PHP increment feature

Question

Can someone please explain why this happens:

$a[0] = 1;
$a[0] = $a[0]++;
echo $a[0];

In this code, a[0] always becomes 1. Even if $a[0] = $a[0]++; is done multiple times it does not increment the value of a[0].

but if we assign to a different variable like this:

$a[0] = 1;
$b[0] = $a[0]++;
echo $a[0];

$a[0] will be set to 2. (And of course b[0] will be 1).

I cannot understand why this happens.

Answer 1

Beacuse your ++ is after the variable, which means it will increment after the ++ operator has returned the original value and the assinment operator reassigns it back to the original value.

Since you are reassigning the variable before the increment, the number never has a chance to increment..

The proper way to do it is to just drop the reassignment..

$a[0] = 1;
$a[0]++;
echo $a[0];

https://3v4l.org/Tijrb

You could also move the ++ to the start and it will behave as expected:

$a[0] = 1;
$a[0] = ++$a[0];
echo $a[0];

https://3v4l.org/9fZ3U

Answer 2

Okey, Lets start with first one.
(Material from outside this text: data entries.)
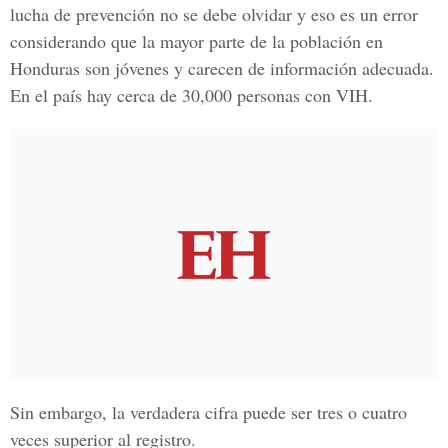
lucha de prevención no se debe olvidar y eso es un error
considerando que la mayor parte de la población en
Honduras son jóvenes y carecen de información adecuada.
En el país hay cerca de 30,000 personas con VIH.
Sin embargo, la verdadera cifra puede ser tres o cuatro
veces superior al registro.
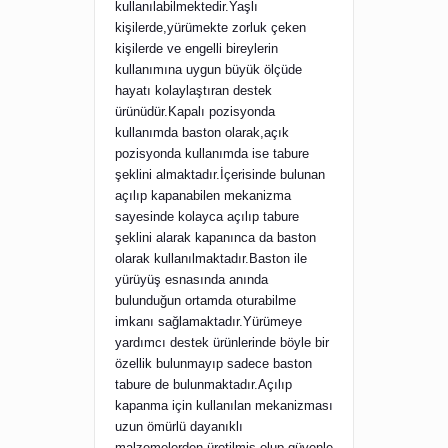
kullanılabilmektedir.Yaşlı
kişilerde,yürümekte zorluk çeken
kişilerde ve engelli bireylerin
kullanımına uygun büyük ölçüde
hayatı kolaylaştıran destek
ürünüdür.Kapalı pozisyonda
kullanımda baston olarak,açık
pozisyonda kullanımda ise tabure
şeklini almaktadır.İçerisinde bulunan
açılıp kapanabilen mekanizma
sayesinde kolayca açılıp tabure
şeklini alarak kapanınca da baston
olarak kullanılmaktadır.Baston ile
yürüyüş esnasında anında
bulunduğun ortamda oturabilme
imkanı sağlamaktadır.Yürümeye
yardımcı destek ürünlerinde böyle bir
özellik bulunmayıp sadece baston
tabure de bulunmaktadır.Açılıp
kapanma için kullanılan mekanizması
uzun ömürlü dayanıklı
malzemelerden üretilmiş olup güvenle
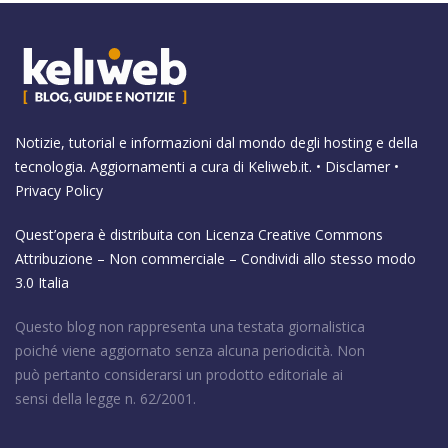
Notizie, tutorial e informazioni dal mondo degli hosting e della
tecnologia. Aggiornamenti a cura di
Keliweb.it
. •
Disclamer
•
Privacy Policy
Quest’opera è distribuita con Licenza
Creative Commons
Attribuzione – Non commerciale – Condividi allo stesso modo
3.0 Italia
Questo blog non rappresenta una testata giornalistica
poiché viene aggiornato senza alcuna periodicità. Non
può pertanto considerarsi un prodotto editoriale ai
sensi della legge n. 62/2001.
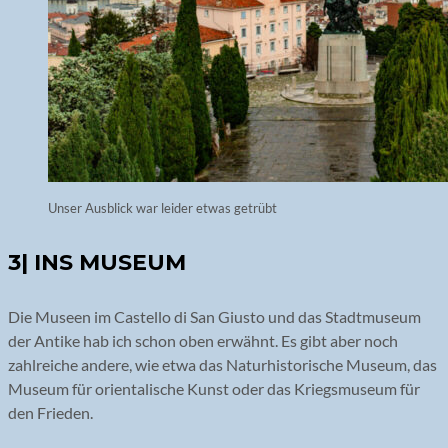
Unser Ausblick war leider etwas getrübt
3| INS MUSEUM
Die Museen im Castello di San Giusto und das Stadtmuseum
der Antike hab ich schon oben erwähnt. Es gibt aber noch
zahlreiche andere, wie etwa das Naturhistorische Museum, das
Museum für orientalische Kunst oder das Kriegsmuseum für
den Frieden.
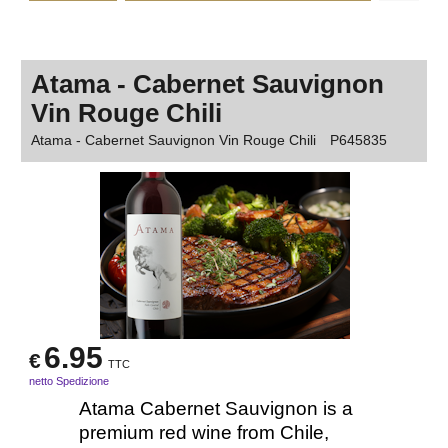
Atama - Cabernet Sauvignon
Vin Rouge Chili
Atama - Cabernet Sauvignon Vin Rouge Chili
P645835
6.95
€
TTC
netto Spedizione
Atama Cabernet Sauvignon is a
premium red wine from Chile,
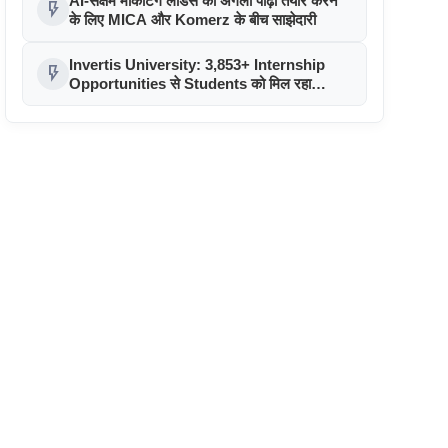
AI-सक्षम मार्केटिंग लीडर्स की अगली पीढ़ी तैयार करने
flash_on
के लिए MICA और Komerz के बीच साझेदारी
Invertis University: 3,853+ Internship
flash_on
Opportunities से Students को मिल रहा
Industry Exposure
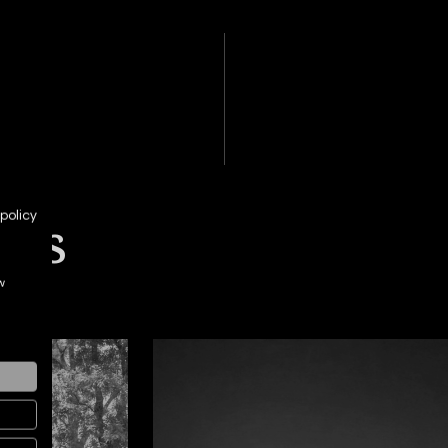
tes
policy
w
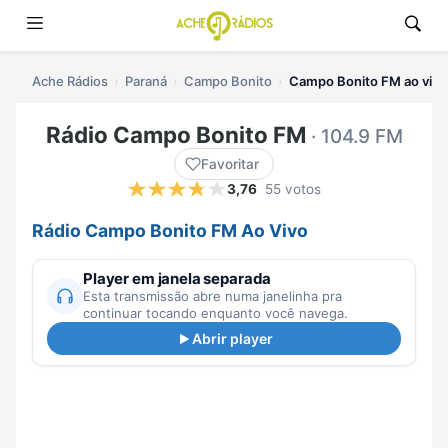
Ache Rádios
Paraná
Campo Bonito
Campo Bonito FM ao vivo
Rádio Campo Bonito FM
· 104.9 FM
Favoritar
3,76
55 votos
Rádio Campo Bonito FM Ao Vivo
Player em janela separada
Esta transmissão abre numa janelinha pra
continuar tocando enquanto você navega.
Abrir player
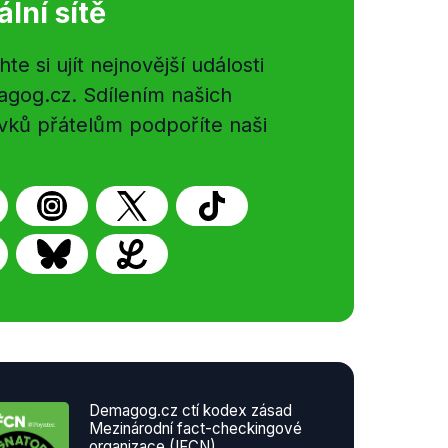
ální sítě
e si ujít nejnovější události
gog.cz. Sdílením našich
vků přátelům podpoříte naši
Demagog.cz ctí kodex zásad
Mezinárodní fact-checkingové
organizace (IFCN)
You assign the value of $a[0] as 1, you apply an increment operation on it, but store again in $a[0], The $a[0] is not update yet cause the increment is post-increment. But if you did it as pre-increment then you will get the value 2.

Ex: 1

$a[0] = 1;
$a[0] = $a[0]++;
echo $a[0]; //1

See the effect of pre-increment:

$a[0] = 1;
$a[0] = ++$a[0];
echo $a[0]; //2

Ex:2

Same as example one, you did the post-increment, this time you store in different variable that means, the $a[0] not updated here and the increment operation implement. so you got the result as 2. Here the post and pre both is same.

$a[0] = 1;
$b[0] = $a[0]++;
echo $a[0]; //2

Here the value of $b[0] will be same as the value of $a[0] at this stage. But if the pre-increment applied here then the value of $b[0] also changed and its stores 2.

Note: All you have to understand the pre-increment and post-increment. For more visit - language.operators.increment.php

Answer 3

Simplify this to remove the index. It is not needed.

$a = $a++;

First, the right side is executed. Because the ++ is after the variable, it says "return $a and then increment $a." It does exactly that. It returns $a to the assignment operation and then increments $a.
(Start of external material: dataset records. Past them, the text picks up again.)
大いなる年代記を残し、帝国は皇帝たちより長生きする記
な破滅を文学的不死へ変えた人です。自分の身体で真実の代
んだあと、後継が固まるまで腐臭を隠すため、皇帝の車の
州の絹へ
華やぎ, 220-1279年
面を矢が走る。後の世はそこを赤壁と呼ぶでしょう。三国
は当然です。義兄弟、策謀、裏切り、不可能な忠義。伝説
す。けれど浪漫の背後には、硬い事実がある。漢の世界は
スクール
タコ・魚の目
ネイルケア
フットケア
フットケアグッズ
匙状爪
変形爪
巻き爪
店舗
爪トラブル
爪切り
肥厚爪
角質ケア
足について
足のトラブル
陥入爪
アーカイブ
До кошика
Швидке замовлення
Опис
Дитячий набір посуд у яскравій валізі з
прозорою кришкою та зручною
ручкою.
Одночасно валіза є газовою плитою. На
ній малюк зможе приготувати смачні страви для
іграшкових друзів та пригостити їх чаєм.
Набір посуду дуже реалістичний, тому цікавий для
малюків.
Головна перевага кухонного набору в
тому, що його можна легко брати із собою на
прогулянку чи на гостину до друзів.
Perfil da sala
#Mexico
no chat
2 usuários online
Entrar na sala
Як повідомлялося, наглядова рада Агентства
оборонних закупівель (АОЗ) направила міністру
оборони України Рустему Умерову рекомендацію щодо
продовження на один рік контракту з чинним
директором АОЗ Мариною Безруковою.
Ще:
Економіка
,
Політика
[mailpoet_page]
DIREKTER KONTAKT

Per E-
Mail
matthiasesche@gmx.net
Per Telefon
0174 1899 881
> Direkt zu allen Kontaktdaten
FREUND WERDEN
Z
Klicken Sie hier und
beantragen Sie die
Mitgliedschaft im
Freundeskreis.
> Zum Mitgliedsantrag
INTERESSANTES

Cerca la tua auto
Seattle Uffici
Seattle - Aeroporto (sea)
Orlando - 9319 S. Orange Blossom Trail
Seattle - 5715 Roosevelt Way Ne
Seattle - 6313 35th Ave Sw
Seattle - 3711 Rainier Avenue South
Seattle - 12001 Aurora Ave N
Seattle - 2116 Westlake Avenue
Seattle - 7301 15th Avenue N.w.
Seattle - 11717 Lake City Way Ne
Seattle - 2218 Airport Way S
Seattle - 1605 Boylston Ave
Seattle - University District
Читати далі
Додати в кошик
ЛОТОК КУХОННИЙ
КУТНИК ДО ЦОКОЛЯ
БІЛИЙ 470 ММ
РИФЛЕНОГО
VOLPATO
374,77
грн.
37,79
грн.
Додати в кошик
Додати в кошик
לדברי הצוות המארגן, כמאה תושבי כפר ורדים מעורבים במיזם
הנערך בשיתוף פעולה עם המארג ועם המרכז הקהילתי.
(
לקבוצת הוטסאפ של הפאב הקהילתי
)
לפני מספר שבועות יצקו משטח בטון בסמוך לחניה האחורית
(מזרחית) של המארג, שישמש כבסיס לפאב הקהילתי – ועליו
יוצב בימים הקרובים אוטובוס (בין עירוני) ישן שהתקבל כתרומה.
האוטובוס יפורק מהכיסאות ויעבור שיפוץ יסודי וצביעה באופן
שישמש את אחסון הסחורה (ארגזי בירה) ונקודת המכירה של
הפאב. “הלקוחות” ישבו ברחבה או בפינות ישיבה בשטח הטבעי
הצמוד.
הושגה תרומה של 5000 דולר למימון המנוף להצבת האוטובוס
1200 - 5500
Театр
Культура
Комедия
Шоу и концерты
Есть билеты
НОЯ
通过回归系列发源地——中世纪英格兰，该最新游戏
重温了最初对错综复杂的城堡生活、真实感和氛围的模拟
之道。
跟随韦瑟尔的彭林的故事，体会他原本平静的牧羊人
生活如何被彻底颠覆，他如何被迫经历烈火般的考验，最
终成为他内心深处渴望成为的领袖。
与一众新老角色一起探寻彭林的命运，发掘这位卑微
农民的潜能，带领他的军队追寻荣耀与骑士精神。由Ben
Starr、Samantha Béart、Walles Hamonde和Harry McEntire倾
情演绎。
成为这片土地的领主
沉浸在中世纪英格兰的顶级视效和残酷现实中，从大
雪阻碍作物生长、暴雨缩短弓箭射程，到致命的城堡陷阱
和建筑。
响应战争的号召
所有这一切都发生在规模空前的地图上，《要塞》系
After the right side is executed, the assignment operation runs. The right side returned $a before it was incremented. So, it is still the original value of $a. That is what $a is assigned to. This overwrites the increment operation that just took place on the right side.

Answer 4

From the PHP documentation:

PHP supports C-style pre- and post-increment and decrement operators.
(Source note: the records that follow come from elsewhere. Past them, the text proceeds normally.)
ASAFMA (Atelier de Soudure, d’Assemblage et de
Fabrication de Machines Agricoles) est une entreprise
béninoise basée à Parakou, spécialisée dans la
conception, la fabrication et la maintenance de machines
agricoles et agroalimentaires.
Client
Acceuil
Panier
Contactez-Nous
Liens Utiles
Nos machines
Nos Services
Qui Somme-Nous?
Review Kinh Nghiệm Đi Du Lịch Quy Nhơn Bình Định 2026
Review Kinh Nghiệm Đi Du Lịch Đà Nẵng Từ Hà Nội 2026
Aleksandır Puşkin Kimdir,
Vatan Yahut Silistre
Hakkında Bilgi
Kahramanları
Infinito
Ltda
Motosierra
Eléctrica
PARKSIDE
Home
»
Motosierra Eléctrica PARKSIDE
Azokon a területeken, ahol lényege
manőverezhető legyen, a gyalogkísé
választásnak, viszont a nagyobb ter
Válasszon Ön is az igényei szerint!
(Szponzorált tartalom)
++$a  Pre-increment   Increments $a by one, then returns $a.
$a++  Post-increment  Returns $a, then increments $a by one.

(see http://php.net/manual/en/language.operators.increment.php)

So when using post-increment ($x++), if you assign the result to another variable, you'll end up with the value of the variable before the increment has taken place.